[Source records]
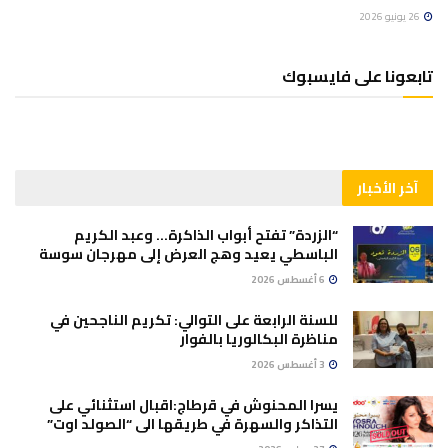
26 يونيو 2026
تابعونا على فايسبوك
آخر الأخبار
“الزردة” تفتح أبواب الذاكرة… وعبد الكريم
الباسطي يعيد وهج العرض إلى مهرجان سوسة
6 أغسطس 2026
للسنة الرابعة على التوالي: تكريم الناجحين في
مناظرة البكالوريا بالفوار
3 أغسطس 2026
يسرا المحنوش في قرطاج:اقبال استثنائي على
التذاكر والسهرة في طريقها الى “الصولد اوت”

■ TASK BRIEF: Return the line that contains "للسنة الرابعة على التوالي: تكريم الناجحين في" along with every line after it through the end of the entries, exactly, adding nothing.

■ EXERCISE SOLUTION:
للسنة الرابعة على التوالي: تكريم الناجحين في
مناظرة البكالوريا بالفوار
3 أغسطس 2026
يسرا المحنوش في قرطاج:اقبال استثنائي على
التذاكر والسهرة في طريقها الى “الصولد اوت”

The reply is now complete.